NI 43 101 Current resources, effective April 15, 2018 are:

  • Indicated Resources of 2.1Mt grading 84 g/t Ag for 5.6M oz Ag
  • Inferred Resources of 3.2Mt grading 70 g/t Ag for 7.1M oz Ag

Multiple exploration targets have been delineated for drilling.

During the early summer of 2022, Viscount contracted Quantec Geoscience to perform a five-line TITAN MT survey over the Silver Cliff caldera of the Passiflora target. Quantec is authorized by the Association of Professional Geoscientists of Ontario (PGO) and has acquired many reputable clients such as Newmont Mining, Barrick Gold, Agnico – Eagle Mining, De Beers Consolidated Mines Limited and the Nevada Department of Energy to name a few. The purpose of the survey was to identify conductive areas below the survey surface which could represent metal deposits, or perhaps the presence of a porphyry. As shown by Figure 1 below, each of the five, parallel lines surveyed by Quantec Geoscience were 2.2 kilometers (1.36 miles) in length and separated by 175 meters (574 feet).

Figure 1. An aerial image showing locations of the five TITAN MT survey lines positioned over the Silver Cliff caldera.

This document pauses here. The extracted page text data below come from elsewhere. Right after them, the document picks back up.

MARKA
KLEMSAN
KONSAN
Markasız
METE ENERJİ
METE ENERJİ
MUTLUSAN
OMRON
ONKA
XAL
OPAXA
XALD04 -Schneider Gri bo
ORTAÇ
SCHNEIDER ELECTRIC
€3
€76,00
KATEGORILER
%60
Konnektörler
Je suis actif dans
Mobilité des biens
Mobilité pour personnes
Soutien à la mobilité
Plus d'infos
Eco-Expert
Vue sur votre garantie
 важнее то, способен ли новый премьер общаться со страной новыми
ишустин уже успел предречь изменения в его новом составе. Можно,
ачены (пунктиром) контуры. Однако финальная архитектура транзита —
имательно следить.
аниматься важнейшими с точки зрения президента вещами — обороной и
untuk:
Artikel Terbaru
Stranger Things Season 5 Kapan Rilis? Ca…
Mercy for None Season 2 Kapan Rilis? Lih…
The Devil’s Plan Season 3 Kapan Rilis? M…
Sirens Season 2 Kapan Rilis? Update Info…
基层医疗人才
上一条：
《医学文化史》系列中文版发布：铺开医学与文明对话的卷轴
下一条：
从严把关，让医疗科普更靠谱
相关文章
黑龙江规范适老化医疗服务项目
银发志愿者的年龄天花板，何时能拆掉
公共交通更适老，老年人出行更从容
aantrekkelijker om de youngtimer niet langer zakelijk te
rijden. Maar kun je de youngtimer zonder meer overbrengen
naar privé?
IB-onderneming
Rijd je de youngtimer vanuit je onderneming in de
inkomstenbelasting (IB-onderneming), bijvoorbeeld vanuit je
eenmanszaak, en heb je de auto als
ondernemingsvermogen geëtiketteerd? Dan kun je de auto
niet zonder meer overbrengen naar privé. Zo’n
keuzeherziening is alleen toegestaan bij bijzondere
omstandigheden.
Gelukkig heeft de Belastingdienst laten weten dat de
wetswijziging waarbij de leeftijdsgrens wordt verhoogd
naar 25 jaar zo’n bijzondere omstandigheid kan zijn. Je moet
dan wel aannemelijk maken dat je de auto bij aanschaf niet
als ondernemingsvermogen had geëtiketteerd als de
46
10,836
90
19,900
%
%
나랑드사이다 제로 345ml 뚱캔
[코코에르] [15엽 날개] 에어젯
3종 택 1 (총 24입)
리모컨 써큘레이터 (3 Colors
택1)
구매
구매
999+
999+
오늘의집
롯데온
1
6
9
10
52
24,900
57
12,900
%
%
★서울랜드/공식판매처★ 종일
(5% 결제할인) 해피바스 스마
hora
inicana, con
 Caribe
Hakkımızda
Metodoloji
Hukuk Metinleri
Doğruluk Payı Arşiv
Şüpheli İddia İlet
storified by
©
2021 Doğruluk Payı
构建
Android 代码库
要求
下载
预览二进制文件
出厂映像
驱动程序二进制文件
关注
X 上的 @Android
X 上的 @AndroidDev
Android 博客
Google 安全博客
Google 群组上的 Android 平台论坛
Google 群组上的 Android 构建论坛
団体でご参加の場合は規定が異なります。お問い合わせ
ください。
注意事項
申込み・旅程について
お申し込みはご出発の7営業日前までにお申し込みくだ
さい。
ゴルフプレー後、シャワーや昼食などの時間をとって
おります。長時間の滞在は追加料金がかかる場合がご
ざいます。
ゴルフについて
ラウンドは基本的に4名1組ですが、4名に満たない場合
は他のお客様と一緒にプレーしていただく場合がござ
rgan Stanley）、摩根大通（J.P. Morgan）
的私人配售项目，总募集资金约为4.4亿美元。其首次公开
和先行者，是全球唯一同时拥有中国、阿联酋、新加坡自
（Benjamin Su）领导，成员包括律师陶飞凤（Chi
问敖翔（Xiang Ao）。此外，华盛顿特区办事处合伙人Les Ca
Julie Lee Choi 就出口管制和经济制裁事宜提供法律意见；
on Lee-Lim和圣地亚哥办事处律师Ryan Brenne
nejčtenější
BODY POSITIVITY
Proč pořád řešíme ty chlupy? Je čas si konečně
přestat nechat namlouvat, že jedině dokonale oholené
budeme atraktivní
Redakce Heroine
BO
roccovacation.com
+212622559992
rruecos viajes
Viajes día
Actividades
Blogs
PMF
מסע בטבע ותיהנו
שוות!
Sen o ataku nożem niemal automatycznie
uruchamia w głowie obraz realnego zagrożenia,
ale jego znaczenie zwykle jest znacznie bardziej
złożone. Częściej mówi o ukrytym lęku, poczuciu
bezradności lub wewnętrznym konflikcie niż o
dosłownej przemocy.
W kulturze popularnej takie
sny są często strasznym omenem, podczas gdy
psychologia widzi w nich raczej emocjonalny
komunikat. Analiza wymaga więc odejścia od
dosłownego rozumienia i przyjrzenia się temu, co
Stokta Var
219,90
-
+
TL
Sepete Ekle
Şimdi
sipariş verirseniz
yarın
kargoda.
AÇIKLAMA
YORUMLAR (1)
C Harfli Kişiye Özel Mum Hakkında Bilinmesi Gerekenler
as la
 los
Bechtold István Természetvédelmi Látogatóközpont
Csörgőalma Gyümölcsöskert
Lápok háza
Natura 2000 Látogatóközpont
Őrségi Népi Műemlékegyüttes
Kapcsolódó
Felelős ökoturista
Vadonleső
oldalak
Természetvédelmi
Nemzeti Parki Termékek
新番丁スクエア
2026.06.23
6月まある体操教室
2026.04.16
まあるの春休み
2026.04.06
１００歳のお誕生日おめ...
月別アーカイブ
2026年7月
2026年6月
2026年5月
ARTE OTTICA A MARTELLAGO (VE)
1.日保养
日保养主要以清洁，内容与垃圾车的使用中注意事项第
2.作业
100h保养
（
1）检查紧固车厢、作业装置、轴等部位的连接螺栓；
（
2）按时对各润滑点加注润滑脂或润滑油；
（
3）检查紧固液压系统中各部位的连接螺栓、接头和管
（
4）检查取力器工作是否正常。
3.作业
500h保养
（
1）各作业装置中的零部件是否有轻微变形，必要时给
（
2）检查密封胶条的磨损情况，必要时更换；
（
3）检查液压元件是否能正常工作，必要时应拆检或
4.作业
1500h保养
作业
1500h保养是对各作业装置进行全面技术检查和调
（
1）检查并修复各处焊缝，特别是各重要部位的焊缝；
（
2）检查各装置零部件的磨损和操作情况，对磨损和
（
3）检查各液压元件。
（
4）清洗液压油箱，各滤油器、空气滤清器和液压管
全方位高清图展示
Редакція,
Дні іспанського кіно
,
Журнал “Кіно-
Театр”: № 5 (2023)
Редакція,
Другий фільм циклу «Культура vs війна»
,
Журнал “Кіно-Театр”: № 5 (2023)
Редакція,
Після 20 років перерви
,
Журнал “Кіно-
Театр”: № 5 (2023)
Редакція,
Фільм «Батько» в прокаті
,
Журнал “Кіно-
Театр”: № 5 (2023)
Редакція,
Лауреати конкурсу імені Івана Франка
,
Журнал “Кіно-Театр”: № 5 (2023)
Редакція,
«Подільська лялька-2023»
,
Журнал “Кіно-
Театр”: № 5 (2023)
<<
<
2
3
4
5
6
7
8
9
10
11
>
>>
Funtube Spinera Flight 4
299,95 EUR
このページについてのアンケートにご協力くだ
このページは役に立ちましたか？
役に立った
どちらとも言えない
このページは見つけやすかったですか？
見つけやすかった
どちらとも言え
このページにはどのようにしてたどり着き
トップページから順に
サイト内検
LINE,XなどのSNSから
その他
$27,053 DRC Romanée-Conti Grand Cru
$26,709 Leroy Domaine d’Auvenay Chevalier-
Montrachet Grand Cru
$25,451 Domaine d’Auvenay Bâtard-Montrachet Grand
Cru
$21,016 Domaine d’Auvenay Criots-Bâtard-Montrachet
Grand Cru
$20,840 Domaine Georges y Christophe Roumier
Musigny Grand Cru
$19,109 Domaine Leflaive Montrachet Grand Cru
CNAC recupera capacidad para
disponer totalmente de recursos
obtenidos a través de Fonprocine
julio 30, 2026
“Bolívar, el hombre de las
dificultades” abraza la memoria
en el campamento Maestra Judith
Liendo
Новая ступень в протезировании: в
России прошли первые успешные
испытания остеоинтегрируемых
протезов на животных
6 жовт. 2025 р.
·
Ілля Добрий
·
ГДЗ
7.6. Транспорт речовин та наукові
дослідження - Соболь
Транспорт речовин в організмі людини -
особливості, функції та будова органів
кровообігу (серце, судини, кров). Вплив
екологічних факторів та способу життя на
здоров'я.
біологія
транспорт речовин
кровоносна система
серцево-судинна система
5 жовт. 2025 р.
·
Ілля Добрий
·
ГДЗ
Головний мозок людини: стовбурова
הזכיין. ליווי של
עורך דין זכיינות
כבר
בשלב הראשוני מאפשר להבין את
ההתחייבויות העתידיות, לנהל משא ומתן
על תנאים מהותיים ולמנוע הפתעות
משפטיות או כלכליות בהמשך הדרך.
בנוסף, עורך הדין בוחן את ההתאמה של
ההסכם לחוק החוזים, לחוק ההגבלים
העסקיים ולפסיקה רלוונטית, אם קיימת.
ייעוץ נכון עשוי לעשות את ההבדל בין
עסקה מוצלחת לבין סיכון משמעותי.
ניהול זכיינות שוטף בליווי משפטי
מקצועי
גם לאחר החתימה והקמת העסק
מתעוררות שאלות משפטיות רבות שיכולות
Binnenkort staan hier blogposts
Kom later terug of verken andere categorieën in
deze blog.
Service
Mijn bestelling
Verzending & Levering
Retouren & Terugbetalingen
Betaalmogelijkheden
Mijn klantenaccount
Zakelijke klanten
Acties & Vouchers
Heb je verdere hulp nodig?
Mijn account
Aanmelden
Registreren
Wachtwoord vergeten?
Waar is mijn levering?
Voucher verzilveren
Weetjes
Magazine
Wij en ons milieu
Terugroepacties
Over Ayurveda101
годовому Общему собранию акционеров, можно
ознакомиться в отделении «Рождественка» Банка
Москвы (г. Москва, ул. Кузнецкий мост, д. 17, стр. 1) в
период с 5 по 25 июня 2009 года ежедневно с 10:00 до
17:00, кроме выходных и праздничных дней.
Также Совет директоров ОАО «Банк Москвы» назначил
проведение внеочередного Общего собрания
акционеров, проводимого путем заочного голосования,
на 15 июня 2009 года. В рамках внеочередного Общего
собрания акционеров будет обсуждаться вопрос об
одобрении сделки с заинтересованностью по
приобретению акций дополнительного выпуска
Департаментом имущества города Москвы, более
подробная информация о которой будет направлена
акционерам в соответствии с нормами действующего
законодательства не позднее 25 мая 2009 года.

Ground-penetrating resistivity data gathered overnight from each of the survey lines was analyzed and converted by Quantec-employed qualified professionals into cross sections. In their executive summary, Quantec Geoscience describes their findings, saying: “The TITAN MT survey identified a zone of extremely low resistivity in the Silver Cliff caldera. The main anomaly is bowl-shaped and at a depth of ~450m (~1475 ft) at the point nearest to the surface below lines L1E and L2E… The 2D and 3D modeled depth of the anomaly extends ~1500m (~4920 ft) deep, or to an elevation of ~900m (~2950 ft), but the source could be deeper. The extreme conductivity of the anomaly and sensitivity of the MT method limit resolution of the inversion result below the massive conductive zone.”

Figure 2, below, is a cross section of through line L1E which depicts a view of the massive, low resistivity anomaly described by Quantec. As shown, the bowl-shaped anomaly extends ~1400m (~4590 ft) across the center of the caldera, and at least 1500m (~4920 ft) deep, maybe deeper, depending upon the accuracy of resistivity detection below the conductive body.

Figure 2. A cross section through line L1E showing resistivity (in ohm-m) to a depth of ~2400 meters (~7975 feet) below the surface.

Jim MacKenzie, Viscount CEO commented, “In response to these extraordinary findings, Viscount is currently putting together a drill program aimed at determining the composition of the very high conductivity source. Quantec Geoscience stated this is one of the lowest resistivity anomalies they have ever seen. The Quantec survey shows that the geophysical foot print has the indication that we are looking at a potentially significantly large mineral system at the Passiflora.”

Quantec also commented on the structure of the anomaly, saying: “there are branches oriented in a roughly E-W direction that come closer to the surface to ~320m (~1050 ft) depth below lines L4E and L5E in the south-eastern part of the grid. These branches could be related to fault-controlled mineralization or alteration.” Figure 3 illustrates these branches that extend closer to the surface in an overhead, 3D view of the highly conductive deposit.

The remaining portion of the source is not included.